Mme Fortier a pour sa part interprété la question différemment : « Si vous m’aviez demandé si nous formions trop de professeurs d’université, j’aurais répondu par l’affirmative. Mais formons-nous trop de personnes hautement scolarisées appelées à faire preuve de créativité et à contribuer à l’avancement du savoir? Absolument pas. »
M. Bernstein affirme demeurer optimiste quant aux autres judicieux choix de carrière extérieurs au milieu universitaire s’offrant aux titulaires de doctorat. « Si vous détenez un doctorat ou que vous effectuez des études postdoctorales, vous disposez de nombreuses options. Mais vous devez demeurer ouvert à ces éventualités et prendre des initiatives. »

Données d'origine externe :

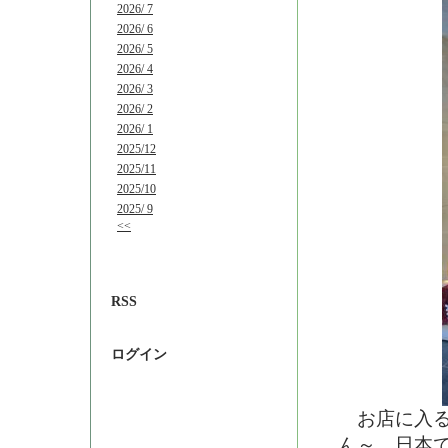
2026/ 7
2026/ 6
2026/ 5
2026/ 4
2026/ 3
2026/ 2
2026/ 1
2025/12
2025/11
2025/10
2025/ 9
<<
RSS
ログイン
お店に入る
ん～、日本で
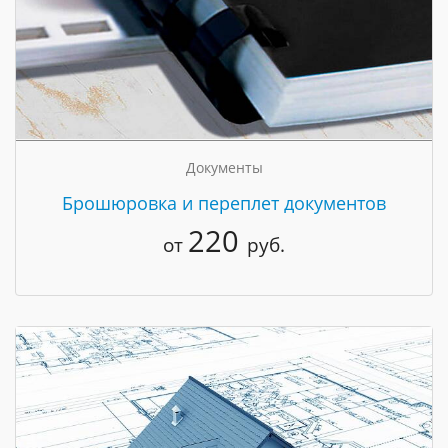
Документы
Брошюровка и переплет документов
220
от
руб.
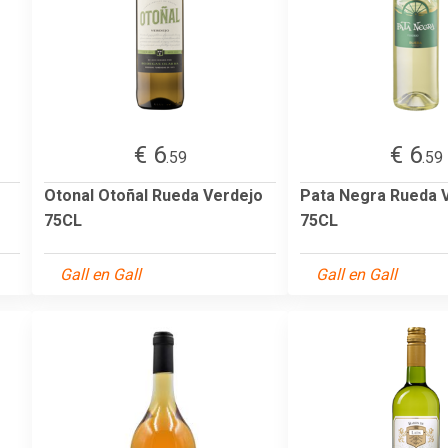
€ 6
€ 6
.59
.59
Otonal Otoñal Rueda Verdejo
Pata Negra Rueda 
75CL
75CL
Gall en Gall
Gall en Gall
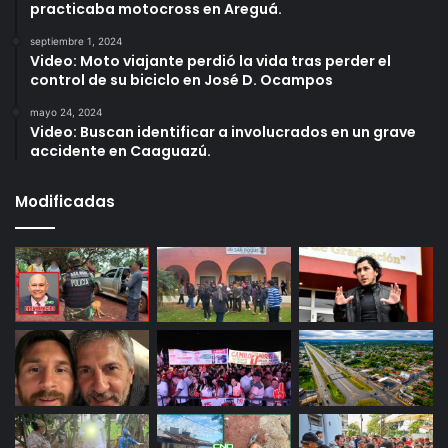
practicaba motocross en Areguá.
septiembre 1, 2024
Video: Moto viajante perdió la vida tras perder el
control de su biciclo en José D. Ocampos
mayo 24, 2024
Video: Buscan identificar a involucrados en un grave
accidente en Caaguazú.
Modificadas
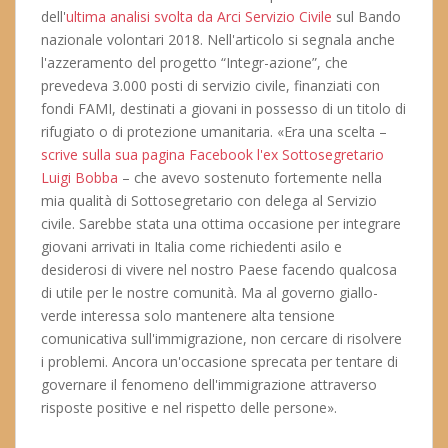
dell'
ultima analisi svolta da Arci Servizio Civile
sul Bando
nazionale volontari 2018. Nell'articolo si segnala anche
l'azzeramento del progetto “Integr-azione”, che
prevedeva 3.000 posti di servizio civile, finanziati con
fondi FAMI, destinati a giovani in possesso di un titolo di
rifugiato o di protezione umanitaria. «Era una scelta –
scrive sulla sua pagina Facebook l'ex Sottosegretario
Luigi Bobba
– che avevo sostenuto fortemente nella
mia qualità di Sottosegretario con delega al Servizio
civile. Sarebbe stata una ottima occasione per integrare
giovani arrivati in Italia come richiedenti asilo e
desiderosi di vivere nel nostro Paese facendo qualcosa
di utile per le nostre comunità. Ma al governo giallo-
verde interessa solo mantenere alta tensione
comunicativa sull'immigrazione, non cercare di risolvere
i problemi. Ancora un'occasione sprecata per tentare di
governare il fenomeno dell'immigrazione attraverso
risposte positive e nel rispetto delle persone».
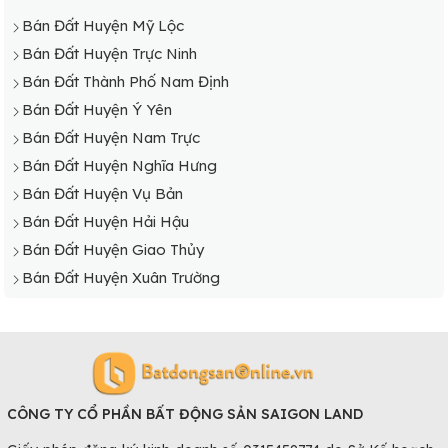
Bán Đất Huyện Mỹ Lộc
Bán Đất Huyện Trực Ninh
Bán Đất Thành Phố Nam Định
Bán Đất Huyện Ý Yên
Bán Đất Huyện Nam Trực
Bán Đất Huyện Nghĩa Hưng
Bán Đất Huyện Vụ Bản
Bán Đất Huyện Hải Hậu
Bán Đất Huyện Giao Thủy
Bán Đất Huyện Xuân Trường
CÔNG TY CỔ PHẦN BẤT ĐỘNG SẢN SAIGON LAND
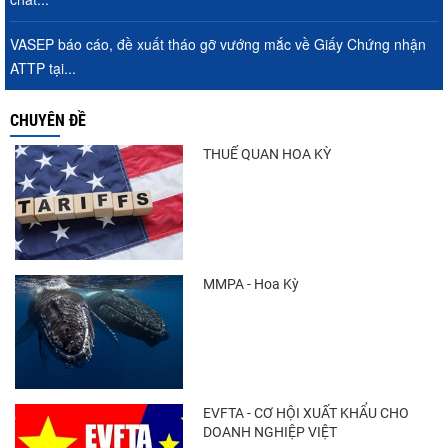
VASEP báo cáo, đề xuất tháo gỡ vướng mắc về Giấy Chứng nhận
ATTP tại...
CHUYÊN ĐỀ
THUẾ QUAN HOA KỲ
MMPA - Hoa Kỳ
EVFTA - CƠ HỘI XUẤT KHẨU CHO
DOANH NGHIỆP VIỆT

Mme Fortier ajoute que de nombreux postes parmi ceux qui devront être comblés dans 10 ans n’existent même pas pour le moment. « Bon nombre d’entre vous devront créer les emplois de demain, prédit-elle. Voilà un défi de taille. »
Ces commentaires n’ont semblé rassurer que partiellement Mme Crawley, qui a récemment gagné un prix de développement destiné aux chercheurs postdoctoraux et qui tente d’obtenir une nomination conjointe comme professeure adjointe. « J’en suis encore au point où je me demande bien ce que je vais faire si ça ne fonctionne pas dans le milieu universitaire. Ça me terrifie, mais je vais devoir réfléchir sérieusement aux autres compétences que je possède, faire preuve d’initiative et trouver une solution. Et je peux déjà vous dire que trouver sa place constitue un processus de longue haleine. »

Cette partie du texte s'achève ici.